Source data:

↓

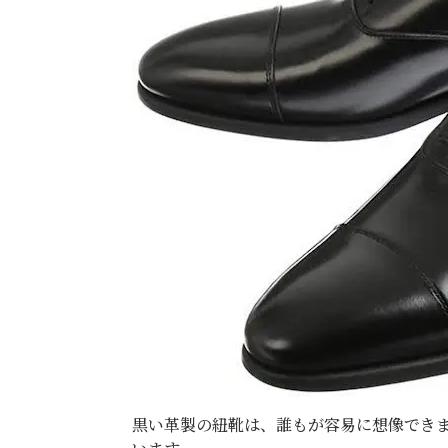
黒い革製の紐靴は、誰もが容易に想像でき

↑
↓

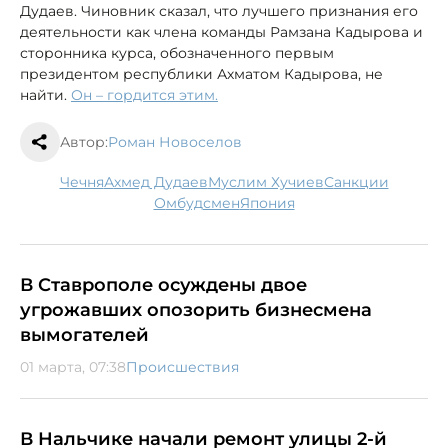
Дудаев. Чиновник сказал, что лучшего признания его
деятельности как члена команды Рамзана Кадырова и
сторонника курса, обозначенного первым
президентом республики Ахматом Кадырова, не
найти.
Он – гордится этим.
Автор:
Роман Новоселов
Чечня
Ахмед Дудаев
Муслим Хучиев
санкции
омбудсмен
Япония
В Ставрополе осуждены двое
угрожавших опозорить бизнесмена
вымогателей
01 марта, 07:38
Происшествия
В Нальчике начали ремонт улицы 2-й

↑
↓

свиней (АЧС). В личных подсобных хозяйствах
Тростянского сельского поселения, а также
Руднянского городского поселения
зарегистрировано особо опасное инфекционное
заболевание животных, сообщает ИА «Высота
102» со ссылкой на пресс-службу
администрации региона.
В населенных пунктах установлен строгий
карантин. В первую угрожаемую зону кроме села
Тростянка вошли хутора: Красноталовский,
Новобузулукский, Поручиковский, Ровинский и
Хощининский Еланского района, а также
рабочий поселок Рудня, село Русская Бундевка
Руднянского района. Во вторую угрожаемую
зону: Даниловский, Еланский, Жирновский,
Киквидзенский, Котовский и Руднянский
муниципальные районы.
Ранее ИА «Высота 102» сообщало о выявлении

↑

Description of the task:
What you give back should be only the lines of the records above, starting at the line with "вымогателей" and ending at the line with "В Нальчике начали ремонт улицы 2-й", restated word for word.

Written response:
вымогателей
01 марта, 07:38
Происшествия
В Нальчике начали ремонт улицы 2-й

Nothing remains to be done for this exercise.